Maximale Freiheit für Geimpfte?
Anders ist seine Rhetorik von den „maximalen Freiheiten für Geimpfte“ nicht zu erklären. Grundrechte werden nicht vom Staat verliehen. Sie sind vielmehr das Fundament einer freiheitlichen Gesellschaft. Darin einzugreifen ist hochproblematisch. Demnach muss man nachdrücklich Zweifel anmelden, inwiefern führende deutsche Politiker es noch mit unserer Gesellschaftsordnung halten.
Aber nicht nur Corona ist ein Thema für den bayerischen Löwen. Auch die Flutkatastrophe sei ein ernstzunehmender Warnschuss von Mutter Natur. Zunächst einmal ist er voll des Lobes für seine Kollegen in den betroffenen Bundesländern: „Ich finde, das tun die beteiligten Ministerpräsidenten alle sehr, sehr gut.“ Es ist also sehr gut, dass massive Einsparungen und Umweltzerstörungen in den vergangenen Jahren und Desinteresse seitens der Regierenden dazu geführt haben, dass weit über einhundert Menschen ihr Leben und viele Tausend ihre Existenz verloren haben? Ist es gut, dass die Betroffenen Menschen teilweise tagelang auf Hilfe warten mussten, die dann aber nicht vom Staat, sondern von privaten Unternehmen vor Ort geleistet wurde? Wie abgehoben muss man sein, um ein solches Totalversagen als „sehr gut“ zu bezeichnen?
Das sind wohl Nebensächlichkeiten für den Ministerpräsidenten im Wahlkampfmodus. Dass man sich „mit Nebensächlichkeiten“ im Wahlkampf aufhält – „bei den Grünen über den Lebenslauf, da mal, ob jemand lacht oder nicht lacht“ – stört Markus Söder ohnehin gewaltig. Denn wen kümmert es schon, wenn der nächste Bundeskanzler ein unsensibler Klotz oder gar eine betrügerische Quotenfrau ist? Den Söder offenbar nicht.
Genug Sonne in Bayern
Man solle, so der Franke aus München, lieber die Unterschiede zwischen den Parteien herausstellen: „Der Hauptunterschied ist, dass die einen für wirtschaftlichen Wohlstand stehen und deswegen auch die Wirtschaftskompetenz stärken wollen und die anderen wollen einfach nur Steuern erhöhen.“ Und auch hier widerspricht sich der Mann kurz darauf sensationell. Denn auch er will in Bayern – wenn nötig auch ohne Berlin – den massiven Ausbau der Erneuerbaren forcieren. Das Ziel: 100 Prozent. Schließlich sei von den erneuerbaren Energien, wie beispielsweise die Sonne, in Bayern „ausreichend vorhanden“.
Söder will also wirtschaftlichen Wohlstand erreichen, indem er das deutsche Energiesystem kollabieren lässt. Den Industriestandort Bayern kann er sich damit getrost an den Hut stecken.
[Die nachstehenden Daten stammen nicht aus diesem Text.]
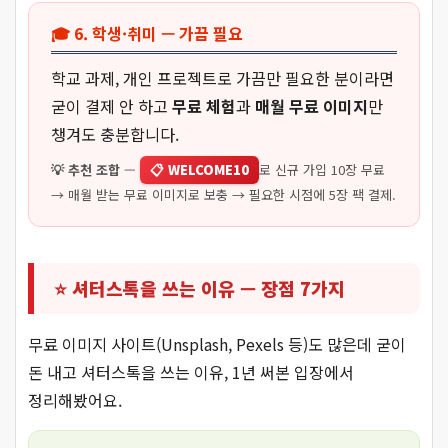
🎓 6. 학생·취미 — 가끔 필요
학교 과제, 개인 프로젝트로 가끔만 필요한 분이라면
굳이 결제 안 하고
무료 체험
과
매월 무료 이미지
만
챙겨도 충분합니다.
💡 추천 조합
—
📋 WELCOME10
로 신규 가입 10장 무료
→ 매월 받는 무료 이미지로 보충 → 필요한 시점에 5장 팩 결제.
⭐ 셔터스톡을 쓰는 이유 — 장점 7가지
무료 이미지 사이트(Unsplash, Pexels 등)도 많은데 굳이
돈 내고 셔터스톡을 쓰는 이유, 1년 써본 입장에서
정리해봤어요.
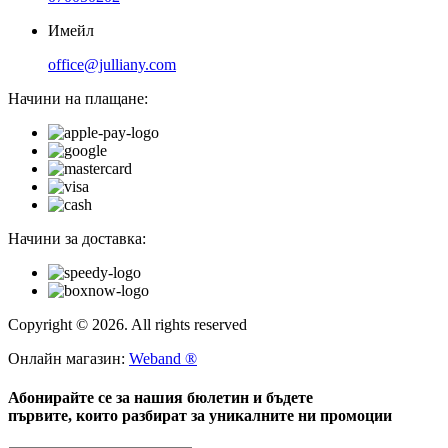
Имейл
office@julliany.com
Начини на плащане:
Начини за доставка:
Copyright © 2026. All rights reserved
Онлайн магазин:
Weband ®
Абонирайте се за нашия бюлетин и бъдете
първите, които разбират за уникалните ни промоции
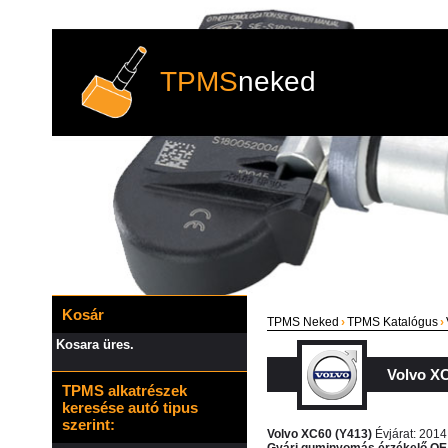
TPMS
neked
Kosár
TPMS Neked
›
TPMS Katalógus
›
Kosara üres.
Volvo X
TPMS alkatrészek
keresése autó tipus
szerint:
Volvo XC60 (Y413)
Évjárat: 2014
Vor allem die Autoindustrie wird es nach den Plänen des Ministerpräsidenten bald weder in München noch Ingolstadt mehr geben. Seine „smarte Mobilität“ ist nämlich ein Rohrkrepierer, der nur mittels gigantischer Subventionen konkurrenzfähig gehalten wird. Und auch in Bayern scheint nicht so viel Sonne, dass damit die komplette Mobilität elektrifiziert werden könnte.
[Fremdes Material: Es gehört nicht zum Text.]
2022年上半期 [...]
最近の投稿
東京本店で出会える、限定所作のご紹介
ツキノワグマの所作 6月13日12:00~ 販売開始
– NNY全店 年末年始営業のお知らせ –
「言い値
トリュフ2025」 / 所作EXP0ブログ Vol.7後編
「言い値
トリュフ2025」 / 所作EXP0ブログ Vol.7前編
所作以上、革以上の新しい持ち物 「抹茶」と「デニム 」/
„Wir müssen die Zukunft gestalten, und zwar mit Technologie.“ Nur schade, dass es eine solche Technologie, wie sie sich Söder wünscht, offenbar noch gar nicht entwickelt ist. Weder alternative Energielieferanten mit einer angemessenen Energiedichte, noch entsprechende Stromspeicher sind auf dem Markt. Und auch kein Elektroauto, das den Vergleich zum herkömmlichen Verbrenner ohne staatlich geförderte Wettbewerbsverzerrung, beispielsweise CO2-Steuern, nicht zu scheuen braucht. Ein markanter Unterschied zu den Grünen lässt sich unter diesen Bedingungen nur schwerlich ausmachen.
Am Ende bleibt doch nur die Verwunderung über den Umstand, wie oft sich ein Mensch selbst widersprechen kann, aber am Ende immer absolut von sich selbst überzeugt ist. Denn eines ist sicher, Markus Söder hält Markus Söder für den besten und kompetentesten Politiker Deutschlands. Wahrscheinlich muss man einfach Politiker sein, um einen derartigen Widerspruch geistig auszuhalten, beziehungsweise ignorieren zu können. Um die eingangs gestellte Frage zu beantworten: Söder will Macht – sonst nichts!